Muchang Bahng | Duke Math

If you were to invent computer science from scratch, how would I do it? We can divide them into three chronological pillars. First is the theory of algorithms. Second is the construction of computers. Third is the applications of algorithms.

The design and analysis of algorithms are much older than computers in general, having existed as early as 2000 BC when Egyptians developed methods to multiply two numbers (even more primitive cookbooks can be considered algorithms). But in order to do any algorithm, we need a way to store data, whether it's through writing in a piece of paper or storing in computer memory. This requires the use of data structures which, coupled with algorithms, can solve whatever problems that came up in our lives. Note that none of these data structures or algorithms require the use of a computer at all. Graphs could be drawn on a piece of paper, a stack of accounting bills on your desk is literally the stack data structure, and a long list of names and ages of citizens in a tablet can be considered an array (erasing someone off from a tablet would leave an empty space). These different forms of bookkeeping, through different data structures, have advantages and disadvantages.

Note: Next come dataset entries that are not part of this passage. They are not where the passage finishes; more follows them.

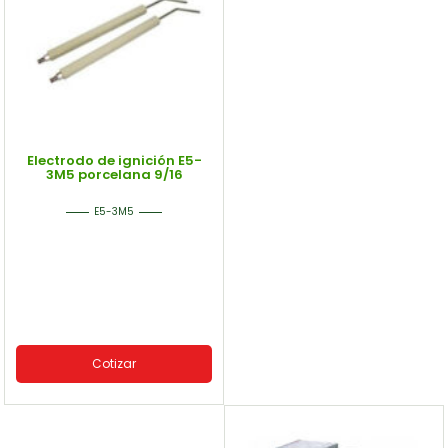
Electrodo de ignición E5-
3M5 porcelana 9/16
E5-3M5
Cotizar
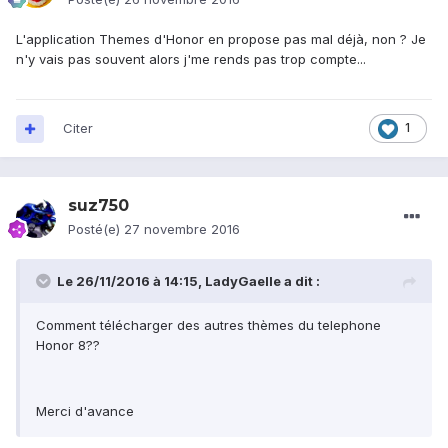
L'application Themes d'Honor en propose pas mal déjà, non ? Je
n'y vais pas souvent alors j'me rends pas trop compte...
Citer
1
suz750
Posté(e)
27 novembre 2016
Le 26/11/2016 à 14:15,
LadyGaelle
a dit :
Comment télécharger des autres thèmes du telephone
Honor 8??
Merci d'avance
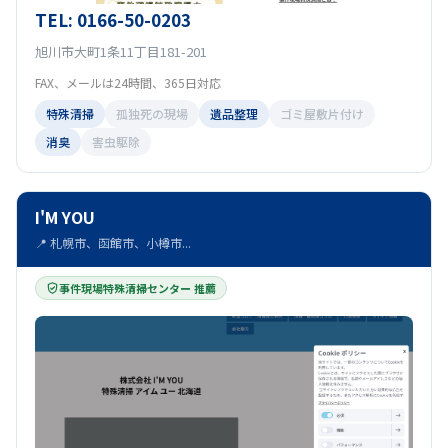
TEL: 0166-50-0203
旭川市大町1条11丁目181-201
FAX、メールは24時間、365日対応
特殊清掃
孤独死の現場
遺品整理
ゴミ屋敷片付け
消臭
害虫駆除
I'M YOU
📍 札幌市、函館市、小樽市...
事件現場特殊清掃センター 推薦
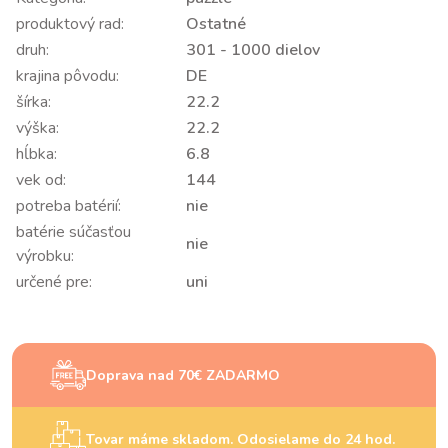
produktový rad:
Ostatné
druh:
301 - 1000 dielov
krajina pôvodu:
DE
šírka:
22.2
výška:
22.2
hĺbka:
6.8
vek od:
144
potreba batérií:
nie
batérie súčasťou
nie
výrobku:
určené pre:
uni
Doprava nad 70€ ZADARMO
Tovar máme skladom. Odosielame do 24 hod.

When mechanical computers were invented in 1822 followed by the first electronic comptuers in 1943, we could rapidly scale these algorithms. Computing prime numbers did not have to be done by hand, and all the theory developed before then can be applied much more widely. But if you look at all the components in your computer, it's baffling to wonder how humanity could create such a complex and intricate object. I mean, certain smartphones that fit into your pocket is able to store the equivalent of 8 trillion on-off switches! This is why the next pillar deals with the construction of computers, which starts off with the most basic component: a transitor. This requires computer engineering and physics knowledge, but from here we slowly build upon abstractions to instruction sets and CPU design. The instruction set of a CPU is strongly tied to the architecture of a computer, and so we must introduce the Assembly language as a way to interact with the computer. Once we introduce the concept of memory (e.g. how different data types are stored), input/output devices, and databuses, this completes the von Neumann architecture of a computer. Finally, we talk about the rest of the computer, such as disks (how data persists even after the computer is turned off), GPUs, etc. Once we are finished with the computer engineering part, we now know how a computer is built. Finally, we talk about some low-level programs such as the firmware that is required to run before a computer turns on.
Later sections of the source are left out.